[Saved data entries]
-- Opening Marker --
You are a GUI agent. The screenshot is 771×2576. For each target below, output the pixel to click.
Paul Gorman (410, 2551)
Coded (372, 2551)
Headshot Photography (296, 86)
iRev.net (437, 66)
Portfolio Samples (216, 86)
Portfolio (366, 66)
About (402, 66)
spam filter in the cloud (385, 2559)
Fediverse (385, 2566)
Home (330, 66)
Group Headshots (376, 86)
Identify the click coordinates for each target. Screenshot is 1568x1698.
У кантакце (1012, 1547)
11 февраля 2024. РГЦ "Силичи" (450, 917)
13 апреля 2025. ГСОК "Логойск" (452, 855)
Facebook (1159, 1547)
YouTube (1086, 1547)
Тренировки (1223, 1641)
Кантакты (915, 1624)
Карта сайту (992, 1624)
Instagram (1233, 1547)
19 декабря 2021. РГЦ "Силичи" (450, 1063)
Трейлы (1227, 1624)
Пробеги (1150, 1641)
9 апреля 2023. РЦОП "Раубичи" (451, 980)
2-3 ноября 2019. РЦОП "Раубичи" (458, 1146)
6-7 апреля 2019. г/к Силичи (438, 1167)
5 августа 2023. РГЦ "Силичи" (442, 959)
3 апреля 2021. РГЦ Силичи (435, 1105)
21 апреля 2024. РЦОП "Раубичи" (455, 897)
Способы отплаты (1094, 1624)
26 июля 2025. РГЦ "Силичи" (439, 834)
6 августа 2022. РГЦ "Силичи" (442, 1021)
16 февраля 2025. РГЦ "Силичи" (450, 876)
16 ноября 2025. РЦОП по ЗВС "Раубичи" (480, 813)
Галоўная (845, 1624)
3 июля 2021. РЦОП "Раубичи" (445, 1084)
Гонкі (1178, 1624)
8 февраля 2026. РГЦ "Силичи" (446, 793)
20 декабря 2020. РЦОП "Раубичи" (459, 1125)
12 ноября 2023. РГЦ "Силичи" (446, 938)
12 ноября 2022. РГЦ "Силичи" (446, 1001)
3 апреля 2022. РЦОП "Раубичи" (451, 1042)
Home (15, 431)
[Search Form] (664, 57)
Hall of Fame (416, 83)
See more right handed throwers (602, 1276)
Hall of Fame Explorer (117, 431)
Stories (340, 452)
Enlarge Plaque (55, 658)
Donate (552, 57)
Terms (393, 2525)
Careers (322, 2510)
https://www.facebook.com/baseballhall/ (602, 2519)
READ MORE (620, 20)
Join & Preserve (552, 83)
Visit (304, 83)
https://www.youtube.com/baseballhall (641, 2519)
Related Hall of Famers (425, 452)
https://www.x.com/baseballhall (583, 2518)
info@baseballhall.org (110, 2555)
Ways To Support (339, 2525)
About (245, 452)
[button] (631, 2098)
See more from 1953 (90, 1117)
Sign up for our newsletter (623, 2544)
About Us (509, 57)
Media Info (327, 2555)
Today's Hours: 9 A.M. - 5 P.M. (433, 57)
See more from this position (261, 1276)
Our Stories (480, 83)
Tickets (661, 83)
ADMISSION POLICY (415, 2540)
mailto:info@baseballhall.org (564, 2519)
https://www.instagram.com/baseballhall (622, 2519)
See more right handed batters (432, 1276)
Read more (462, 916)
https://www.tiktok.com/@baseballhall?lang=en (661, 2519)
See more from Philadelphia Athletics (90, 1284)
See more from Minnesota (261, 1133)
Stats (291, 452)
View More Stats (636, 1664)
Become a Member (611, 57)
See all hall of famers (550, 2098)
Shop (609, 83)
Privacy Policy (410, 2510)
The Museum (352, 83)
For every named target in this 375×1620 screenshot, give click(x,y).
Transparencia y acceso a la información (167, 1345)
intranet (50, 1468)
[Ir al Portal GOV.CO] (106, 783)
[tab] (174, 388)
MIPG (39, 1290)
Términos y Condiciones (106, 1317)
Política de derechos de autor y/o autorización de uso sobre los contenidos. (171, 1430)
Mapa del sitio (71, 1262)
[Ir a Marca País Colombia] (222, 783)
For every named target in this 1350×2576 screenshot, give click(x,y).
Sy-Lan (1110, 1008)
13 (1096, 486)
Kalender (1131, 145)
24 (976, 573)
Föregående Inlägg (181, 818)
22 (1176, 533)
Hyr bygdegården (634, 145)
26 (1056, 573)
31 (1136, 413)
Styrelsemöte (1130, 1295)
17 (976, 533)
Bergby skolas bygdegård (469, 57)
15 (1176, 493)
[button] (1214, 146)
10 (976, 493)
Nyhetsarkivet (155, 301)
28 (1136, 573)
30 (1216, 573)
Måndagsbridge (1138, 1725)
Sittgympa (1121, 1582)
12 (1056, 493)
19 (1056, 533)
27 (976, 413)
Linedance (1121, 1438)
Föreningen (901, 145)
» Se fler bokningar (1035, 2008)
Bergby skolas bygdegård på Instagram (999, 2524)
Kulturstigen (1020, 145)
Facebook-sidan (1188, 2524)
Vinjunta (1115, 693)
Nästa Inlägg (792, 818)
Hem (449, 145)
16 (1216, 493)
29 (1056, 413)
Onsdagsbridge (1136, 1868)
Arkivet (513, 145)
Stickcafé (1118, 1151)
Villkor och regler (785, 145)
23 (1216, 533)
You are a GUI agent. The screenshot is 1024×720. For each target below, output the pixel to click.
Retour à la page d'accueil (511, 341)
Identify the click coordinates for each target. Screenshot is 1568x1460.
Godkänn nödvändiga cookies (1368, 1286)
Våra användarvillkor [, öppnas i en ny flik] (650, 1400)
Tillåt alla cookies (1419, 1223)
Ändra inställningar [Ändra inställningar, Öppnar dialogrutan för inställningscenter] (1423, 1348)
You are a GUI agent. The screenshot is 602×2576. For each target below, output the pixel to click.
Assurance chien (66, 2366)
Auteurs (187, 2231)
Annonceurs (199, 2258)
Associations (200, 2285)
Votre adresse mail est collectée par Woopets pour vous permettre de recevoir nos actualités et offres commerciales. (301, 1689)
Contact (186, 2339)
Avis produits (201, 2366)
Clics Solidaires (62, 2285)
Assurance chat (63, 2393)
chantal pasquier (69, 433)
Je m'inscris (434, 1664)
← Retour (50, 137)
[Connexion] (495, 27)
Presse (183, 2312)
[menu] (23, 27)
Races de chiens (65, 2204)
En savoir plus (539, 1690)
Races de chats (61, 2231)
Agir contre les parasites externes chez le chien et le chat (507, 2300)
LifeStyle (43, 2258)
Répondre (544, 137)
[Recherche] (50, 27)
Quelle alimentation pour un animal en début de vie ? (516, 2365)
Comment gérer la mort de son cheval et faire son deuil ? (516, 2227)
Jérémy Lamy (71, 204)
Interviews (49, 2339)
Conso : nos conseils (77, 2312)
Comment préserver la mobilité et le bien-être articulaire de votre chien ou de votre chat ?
-- Closing Marker --
## [WHAT YOU WILL DO]
The records above need copying again. Keep each word as it is.

## [ANSWER SECTION]
You are a GUI agent. The screenshot is 771×2576. For each target below, output the pixel to click.
Paul Gorman (410, 2551)
Coded (372, 2551)
Headshot Photography (296, 86)
iRev.net (437, 66)
Portfolio Samples (216, 86)
Portfolio (366, 66)
About (402, 66)
spam filter in the cloud (385, 2559)
Fediverse (385, 2566)
Home (330, 66)
Group Headshots (376, 86)
Identify the click coordinates for each target. Screenshot is 1568x1698.
У кантакце (1012, 1547)
11 февраля 2024. РГЦ "Силичи" (450, 917)
13 апреля 2025. ГСОК "Логойск" (452, 855)
Facebook (1159, 1547)
YouTube (1086, 1547)
Тренировки (1223, 1641)
Кантакты (915, 1624)
Карта сайту (992, 1624)
Instagram (1233, 1547)
19 декабря 2021. РГЦ "Силичи" (450, 1063)
Трейлы (1227, 1624)
Пробеги (1150, 1641)
9 апреля 2023. РЦОП "Раубичи" (451, 980)
2-3 ноября 2019. РЦОП "Раубичи" (458, 1146)
6-7 апреля 2019. г/к Силичи (438, 1167)
5 августа 2023. РГЦ "Силичи" (442, 959)
3 апреля 2021. РГЦ Силичи (435, 1105)
21 апреля 2024. РЦОП "Раубичи" (455, 897)
Способы отплаты (1094, 1624)
26 июля 2025. РГЦ "Силичи" (439, 834)
6 августа 2022. РГЦ "Силичи" (442, 1021)
16 февраля 2025. РГЦ "Силичи" (450, 876)
16 ноября 2025. РЦОП по ЗВС "Раубичи" (480, 813)
Галоўная (845, 1624)
3 июля 2021. РЦОП "Раубичи" (445, 1084)
Гонкі (1178, 1624)
8 февраля 2026. РГЦ "Силичи" (446, 793)
20 декабря 2020. РЦОП "Раубичи" (459, 1125)
12 ноября 2023. РГЦ "Силичи" (446, 938)
12 ноября 2022. РГЦ "Силичи" (446, 1001)
3 апреля 2022. РЦОП "Раубичи" (451, 1042)
Home (15, 431)
[Search Form] (664, 57)
Hall of Fame (416, 83)
See more right handed throwers (602, 1276)
Hall of Fame Explorer (117, 431)
Stories (340, 452)
Enlarge Plaque (55, 658)
Donate (552, 57)
Terms (393, 2525)
Careers (322, 2510)
https://www.facebook.com/baseballhall/ (602, 2519)
READ MORE (620, 20)
Join & Preserve (552, 83)
Visit (304, 83)
https://www.youtube.com/baseballhall (641, 2519)
Related Hall of Famers (425, 452)
https://www.x.com/baseballhall (583, 2518)
info@baseballhall.org (110, 2555)
Ways To Support (339, 2525)
About (245, 452)
[button] (631, 2098)
See more from 1953 (90, 1117)
Sign up for our newsletter (623, 2544)
About Us (509, 57)
Media Info (327, 2555)
Today's Hours: 9 A.M. - 5 P.M. (433, 57)
See more from this position (261, 1276)
Our Stories (480, 83)
Tickets (661, 83)
ADMISSION POLICY (415, 2540)
mailto:info@baseballhall.org (564, 2519)
https://www.instagram.com/baseballhall (622, 2519)
See more right handed batters (432, 1276)
Read more (462, 916)
https://www.tiktok.com/@baseballhall?lang=en (661, 2519)
See more from Philadelphia Athletics (90, 1284)
See more from Minnesota (261, 1133)
Stats (291, 452)
View More Stats (636, 1664)
Become a Member (611, 57)
See all hall of famers (550, 2098)
Shop (609, 83)
Privacy Policy (410, 2510)
The Museum (352, 83)
For every named target in this 375×1620 screenshot, give click(x,y).
Transparencia y acceso a la información (167, 1345)
intranet (50, 1468)
[Ir al Portal GOV.CO] (106, 783)
[tab] (174, 388)
MIPG (39, 1290)
Términos y Condiciones (106, 1317)
Política de derechos de autor y/o autorización de uso sobre los contenidos. (171, 1430)
Mapa del sitio (71, 1262)
[Ir a Marca País Colombia] (222, 783)
For every named target in this 1350×2576 screenshot, give click(x,y).
Sy-Lan (1110, 1008)
13 (1096, 486)
Kalender (1131, 145)
24 (976, 573)
Föregående Inlägg (181, 818)
22 (1176, 533)
Hyr bygdegården (634, 145)
26 (1056, 573)
31 (1136, 413)
Styrelsemöte (1130, 1295)
17 (976, 533)
Bergby skolas bygdegård (469, 57)
15 (1176, 493)
[button] (1214, 146)
10 (976, 493)
Nyhetsarkivet (155, 301)
28 (1136, 573)
30 (1216, 573)
Måndagsbridge (1138, 1725)
Sittgympa (1121, 1582)
12 (1056, 493)
19 (1056, 533)
27 (976, 413)
Linedance (1121, 1438)
Föreningen (901, 145)
» Se fler bokningar (1035, 2008)
Bergby skolas bygdegård på Instagram (999, 2524)
Kulturstigen (1020, 145)
Facebook-sidan (1188, 2524)
Vinjunta (1115, 693)
Nästa Inlägg (792, 818)
Hem (449, 145)
16 (1216, 493)
29 (1056, 413)
Onsdagsbridge (1136, 1868)
Arkivet (513, 145)
Stickcafé (1118, 1151)
Villkor och regler (785, 145)
23 (1216, 533)
You are a GUI agent. The screenshot is 1024×720. For each target below, output the pixel to click.
Retour à la page d'accueil (511, 341)
Identify the click coordinates for each target. Screenshot is 1568x1460.
Godkänn nödvändiga cookies (1368, 1286)
Våra användarvillkor [, öppnas i en ny flik] (650, 1400)
Tillåt alla cookies (1419, 1223)
Ändra inställningar [Ändra inställningar, Öppnar dialogrutan för inställningscenter] (1423, 1348)
You are a GUI agent. The screenshot is 602×2576. For each target below, output the pixel to click.
Assurance chien (66, 2366)
Auteurs (187, 2231)
Annonceurs (199, 2258)
Associations (200, 2285)
Votre adresse mail est collectée par Woopets pour vous permettre de recevoir nos actualités et offres commerciales. (301, 1689)
Contact (186, 2339)
Avis produits (201, 2366)
Clics Solidaires (62, 2285)
Assurance chat (63, 2393)
chantal pasquier (69, 433)
Je m'inscris (434, 1664)
← Retour (50, 137)
[Connexion] (495, 27)
Presse (183, 2312)
[menu] (23, 27)
Races de chiens (65, 2204)
En savoir plus (539, 1690)
Races de chats (61, 2231)
Agir contre les parasites externes chez le chien et le chat (507, 2300)
LifeStyle (43, 2258)
Répondre (544, 137)
[Recherche] (50, 27)
Quelle alimentation pour un animal en début de vie ? (516, 2365)
Comment gérer la mort de son cheval et faire son deuil ? (516, 2227)
Jérémy Lamy (71, 204)
Interviews (49, 2339)
Conso : nos conseils (77, 2312)
Comment préserver la mobilité et le bien-être articulaire de votre chien ou de votre chat ?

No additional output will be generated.